◆ Task requirements ◆
When the line containing "authorized Users during" appears in the data below, begin copying there and stop only after the line containing "and Licensed Data".

☆ ☆ ☆ ☆ ☆ ☆ ☆

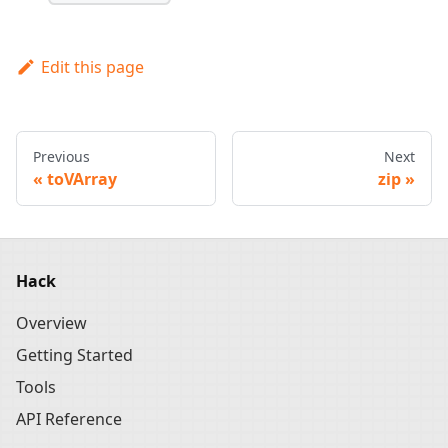
Edit this page
Previous
Next
toVArray
zip
Hack
Overview
Getting Started
Tools
API Reference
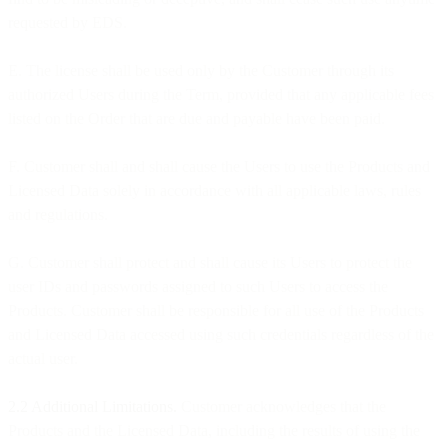
requested by EDS.
E. The license shall be used only by the Customer through its
authorized Users during the Term, provided that any applicable fees
listed on the Order that are due and payable have been paid.
F. Customer shall and shall cause the Users to use the Products and
Licensed Data solely in accordance with all applicable laws, rules
and regulations.
G. Customer shall protect and shall cause its Users to protect the
user IDs and passwords assigned to such Users to access the
Products. Customer shall be responsible for all use of the Products
and Licensed Data accessed using such credentials regardless of the
actual user.
2.2 Additional Limitations.
Customer acknowledges that the
Products and the Licensed Data, including the results of using the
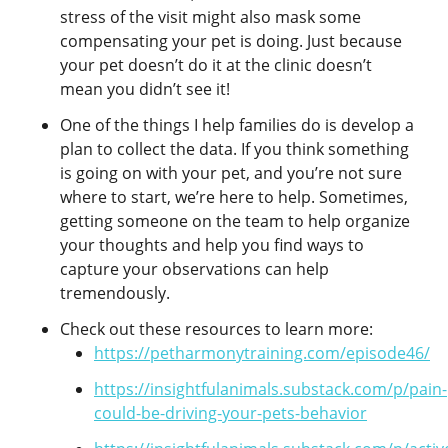
stress of the visit might also mask some
compensating your pet is doing. Just because
your pet doesn’t do it at the clinic doesn’t
mean you didn’t see it!
One of the things I help families do is develop a
plan to collect the data. If you think something
is going on with your pet, and you’re not sure
where to start, we’re here to help. Sometimes,
getting someone on the team to help organize
your thoughts and help you find ways to
capture your observations can help
tremendously.
Check out these resources to learn more:
https://petharmonytraining.com/episode46/
https://insightfulanimals.substack.com/p/pain-
could-be-driving-your-pets-behavior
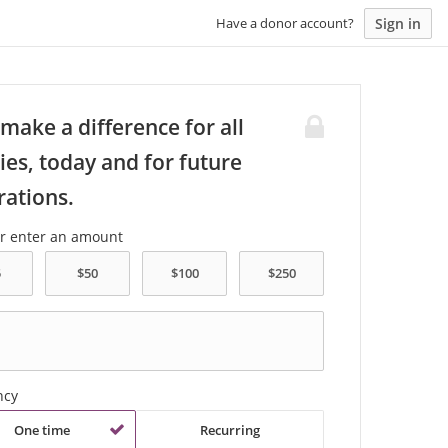
Sign in
Have a donor account?
make a difference for all
ies, today and for future
rations.
or enter an amount
ncy
One time
Recurring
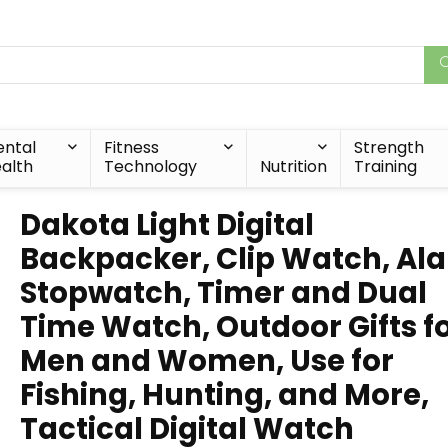
ntal
Fitness
Strength
alth
Technology
Nutrition
Training
Dakota Light Digital
Backpacker, Clip Watch, Al
Stopwatch, Timer and Dual
Time Watch, Outdoor Gifts f
Men and Women, Use for
Fishing, Hunting, and More,
Tactical Digital Watch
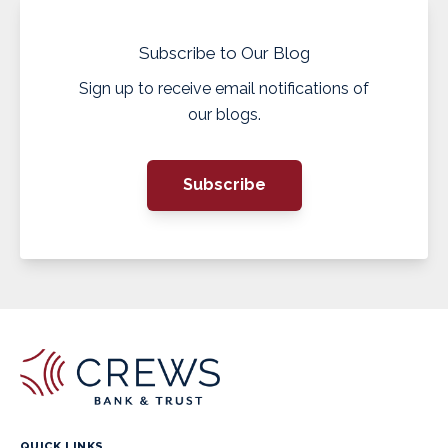
Subscribe to Our Blog
Sign up to receive email notifications of
our blogs.
Subscribe
QUICK LINKS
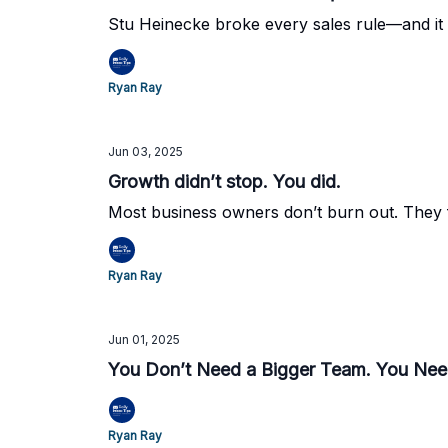
Stu Heinecke broke every sales rule—and it w
Ryan Ray
Jun 03, 2025
Growth didn’t stop. You did.
Most business owners don’t burn out. They f
Ryan Ray
Jun 01, 2025
You Don’t Need a Bigger Team. You Nee
Ryan Ray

☆ ☆ ☆ ☆ ☆ ☆ ☆

◆ Completed exercise ◆
authorized Users during the Term, provided that any applicable fees
listed on the Order that are due and payable have been paid.
F. Customer shall and shall cause the Users to use the Products and
Licensed Data solely in accordance with all applicable laws, rules
and regulations.
G. Customer shall protect and shall cause its Users to protect the
user IDs and passwords assigned to such Users to access the
Products. Customer shall be responsible for all use of the Products
and Licensed Data accessed using such credentials regardless of the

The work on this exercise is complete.